While wars and revolutions have long threatened cultural heritage — most recently in Iran and Ukraine — a new danger is emerging: climate change.
UNESCO World Heritage sites, from the 4,000-year-old Ziggurat of Ur to the Moai of Easter Island, are suffering increased erosion and deterioration as temperatures rise and storms and droughts intensify. A 2025 study found that 80% of World Heritage sites face climate stress as materials like wood and stone struggle to adapt to a hotter world.
Here are several of the most climate-vulnerable UNESCO-listed cultural sites.
‘Cradle of civilization’: Ziggurat of Ur
Thousands of years of history could vanish as rising temperatures drive extreme erosion across Iraq’s ancient southern cities. The Ziggurat of Ur, a 4,000-year-old pyramid temple to the moon god Nanna, is crumbling as shifting sand dunes and strong winds wear away its northern side.
The site is also affected by rising salty groundwater — linked to prolonged heat and drought — which erodes the mud bricks of Mesopotamian temples and religious sites where Sumerian rituals were practiced. Kazem Hassoun, an inspector at the antiquities department in Dhi Qar (the modern province once at the heart of Sumerian civilization), said salt deposits appearing due to global warming could eventually cause the “complete collapse of the mud bricks” as salt crystals seep into and expand within porous foundations.
Further along the Euphrates, the ancient city of Babylon’s clay-based structures are at risk from high salinity. At the Temple of Ninmakh, a 7th-century B.C.E. monument dedicated to the mother goddess, archaeologists are reviving a 7,000-year-old technique to produce desalinated mudbricks to combat salt erosion.
Mosques of Isfahan, Iran
Beyond the threat of conflict to Persia’s religious monuments, Isfahan’s historic mosques are increasingly vulnerable to climate change. The Masjed-e Jame, or Friday Mosque, embodies 12 centuries of mosque architecture. Started in 841 C.E. and repeatedly rebuilt and renovated, it is considered a “museum of Iranian architecture” and a blueprint for religious and educational buildings across the region.
Nearby, the Meidan Emam World Heritage Site — a vast 17th-century square that includes the Imam Mosque with its famed blue-tiled dome — is suffering severe climate impacts. Over-extraction of groundwater, worsened by prolonged droughts, is causing land subsidence. Extreme temperatures and rapidly fluctuating humidity also stress the buildings.

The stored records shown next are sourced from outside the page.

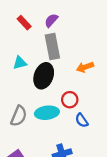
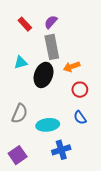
orange arrow: (85, 67) -> (72, 67), moved
red circle: (70, 100) -> (80, 90), moved
cyan ellipse: (47, 113) -> (48, 125), moved

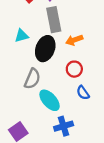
red circle: (80, 90) -> (74, 69), moved
gray semicircle: (20, 113) -> (32, 79), moved
cyan ellipse: (48, 125) -> (50, 100), turned 55

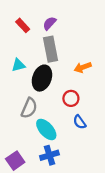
orange arrow: (74, 40) -> (83, 67), moved
blue cross: (64, 126) -> (49, 155), moved

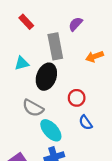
purple semicircle: (49, 23) -> (75, 24), moved
orange arrow: (83, 67) -> (95, 56), moved
gray semicircle: (29, 108) -> (33, 108), turned 96

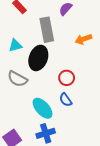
gray semicircle: (33, 108) -> (17, 79), moved
blue semicircle: (86, 122) -> (66, 100), moved

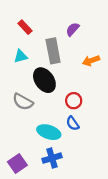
cyan triangle: (15, 45) -> (21, 56), moved
black ellipse: (38, 58) -> (44, 80), turned -55
cyan ellipse: (43, 108) -> (49, 132), turned -30

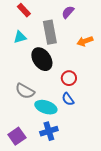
gray semicircle: (23, 102) -> (25, 91), moved

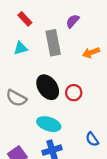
black ellipse: (42, 59) -> (48, 87), moved
gray semicircle: (25, 91) -> (16, 98), moved
blue semicircle: (68, 99) -> (92, 139), moved

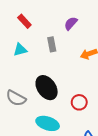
gray rectangle: (53, 43) -> (52, 44), size x0.6
red circle: (74, 93) -> (79, 102), moved

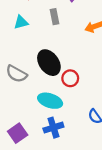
red circle: (79, 102) -> (70, 78), moved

Gradual subsidence forms earth fissures that place major stress on monuments like the Imam Mosque and the Masjed-e Jame. The UNESCO Land Subsidence International Initiative notes that earth fissures in Isfahan Province can be decimeters (10 centimeters) wide and, combined with differential subsidence rates, can “tear buildings apart.”
Easter Island’s ancient Moai statues
The Moai statues on Rapa Nui (Easter Island) could be regularly underwater within half a century, according to a 2025 study by researchers at the University of Hawaii. Ahu Tongariki, the iconic ceremonial platform hosting 15 statues dating back about 800 years, is a UNESCO World Heritage Site that could be battered by large seasonal waves driven by sea-level rise. Coastal flooding could threaten 51 cultural assets in the area.

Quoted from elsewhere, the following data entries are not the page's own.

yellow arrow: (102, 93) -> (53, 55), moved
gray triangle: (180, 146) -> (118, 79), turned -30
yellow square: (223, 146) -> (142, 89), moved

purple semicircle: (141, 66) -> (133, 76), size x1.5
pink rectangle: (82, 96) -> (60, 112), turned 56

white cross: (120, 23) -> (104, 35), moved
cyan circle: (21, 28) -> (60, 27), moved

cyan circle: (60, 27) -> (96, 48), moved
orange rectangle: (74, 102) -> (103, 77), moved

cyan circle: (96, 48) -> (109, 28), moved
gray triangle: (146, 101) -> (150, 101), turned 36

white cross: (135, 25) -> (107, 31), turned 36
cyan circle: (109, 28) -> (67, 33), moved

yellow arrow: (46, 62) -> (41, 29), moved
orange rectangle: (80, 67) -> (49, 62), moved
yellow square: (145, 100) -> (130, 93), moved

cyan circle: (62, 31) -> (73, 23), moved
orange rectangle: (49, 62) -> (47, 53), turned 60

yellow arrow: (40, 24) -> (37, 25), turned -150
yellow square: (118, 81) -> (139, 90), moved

Noah Paoa, lead author of the study, warned the threat is critical to the living culture and livelihood of Rapa Nui. For the community, these sites are essential for reaffirming identity and revitalizing traditions and are central to the island’s tourism industry. Failure to address the threat could ultimately endanger the island’s UNESCO World Heritage status.
Great Wall of China
Stretching more than 21,000 kilometers (13,000 miles) across northwestern China, the Great Wall is an ancient defensive network built and rebuilt over two millennia and designated a World Heritage Site in 1987. Despite its longevity, the wall is eroding at an accelerating rate, a process researchers link to climate change.
Sections built with rammed earth are particularly vulnerable to extreme wind erosion, heavy rainfall, and salinization, which lead to cracking, disintegration, and potential collapse. Researchers estimate only about 6% of the wall’s total length is well-preserved, while roughly 52% has already disappeared or is highly degraded. They call for urgent conservation measures, including enhancing a mossy protective layer known as a “biocrust.”